Fire Is Essential For Survival In The Wild

In a survival situation, small fires are easier to build and control than large fires. A few small campfires lit in the cold weather around you will produce more heat than large bonfires. Define and clearly limit fireplaces to avoid large forest fires. First of all, when you need to make a fire on wet ground or in snow, build a wooden or stone platform. Protect the fire from the wind with a windbreaker or reflector that will direct the heat in the required direction. Use trees and dry twigs as fuel. In wet weather, you will find dry fuel under the trunks of fallen trees. In areas with sparse and dry vegetation, animal fat, and sometimes even coal, tar, or peat, they can be found at ground level, and they can be used as fuel. Meanwhile, if you need survival knives for cutting woods for your campfire, we suggest you buy excellent knives on as soon as possible.

If there is debris from an airplane that has had an accident nearby, use a mixture of gasoline and oil (oil) as fuel. Some plants can also be used, but are not poisonous.

To light, a fire, take advantage of what is quick to ignite, for example, dry logs, cone firs, tree bark, twigs, palm fronds, dry spruce needles, herbs, moss, ferns, spongy threads from giant raincoats (mushrooms), which are also eatable. Before you try to start a fire, make shavings from dry wood. One of the most convenient and best materials for making fire is rotting trees or dry logs.

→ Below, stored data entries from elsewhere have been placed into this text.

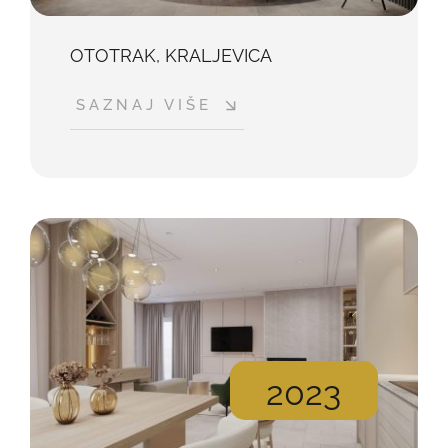
OTOTRAK, KRALJEVICA
SAZNAJ VIŠE
2023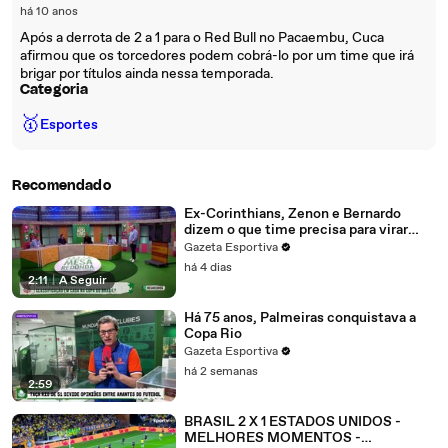
há 10 anos
Após a derrota de 2 a 1 para o Red Bull no Pacaembu, Cuca
afirmou que os torcedores podem cobrá-lo por um time que irá
brigar por títulos ainda nessa temporada.
Categoria
🥇
Esportes
Recomendado
Ex-Corinthians, Zenon e Bernardo
dizem o que time precisa para virar
contra o Inter
Gazeta Esportiva
há 4 dias
2:11
|
A Seguir
Há 75 anos, Palmeiras conquistava a
Copa Rio
Gazeta Esportiva
há 2 semanas
2:59
BRASIL 2 X 1 ESTADOS UNIDOS -
MELHORES MOMENTOS -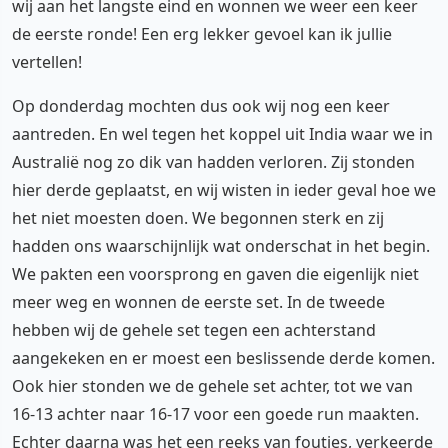
wij aan het langste eind en wonnen we weer een keer
de eerste ronde! Een erg lekker gevoel kan ik jullie
vertellen!
Op donderdag mochten dus ook wij nog een keer
aantreden. En wel tegen het koppel uit India waar we in
Australië nog zo dik van hadden verloren. Zij stonden
hier derde geplaatst, en wij wisten in ieder geval hoe we
het niet moesten doen. We begonnen sterk en zij
hadden ons waarschijnlijk wat onderschat in het begin.
We pakten een voorsprong en gaven die eigenlijk niet
meer weg en wonnen de eerste set. In de tweede
hebben wij de gehele set tegen een achterstand
aangekeken en er moest een beslissende derde komen.
Ook hier stonden we de gehele set achter, tot we van
16-13 achter naar 16-17 voor een goede run maakten.
Echter daarna was het een reeks van foutjes, verkeerde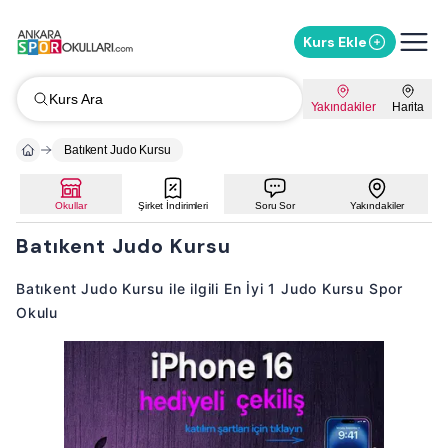
Kurs Ekle
Kurs Ara
Yakındakiler
Harita
Batıkent Judo Kursu
Okullar
Şirket İndirimleri
Soru Sor
Yakındakiler
Batıkent Judo Kursu
Batıkent Judo Kursu ile ilgili En İyi 1 Judo Kursu Spor
Okulu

Rotten wood can be found even in wet weather, cleaning the wet top layer of such wood with a knife, sharp stick, or even with your hands. Paper and gas will serve as wicks. Even in the rain, the sap of dry cones or stumps quickly ignites. Dry birch bark also contains tarry substances that burn quickly. Place these ingredients in a stack of wood.

Maintain fire properly. Use freshly cut logs or a thick rotten end surface so that the fire slowly ignites. Protect the red light from the wind. Cover it with ash and a layer of soil on top. That way, it will be easier for you to maintain the fire than to rebuild it.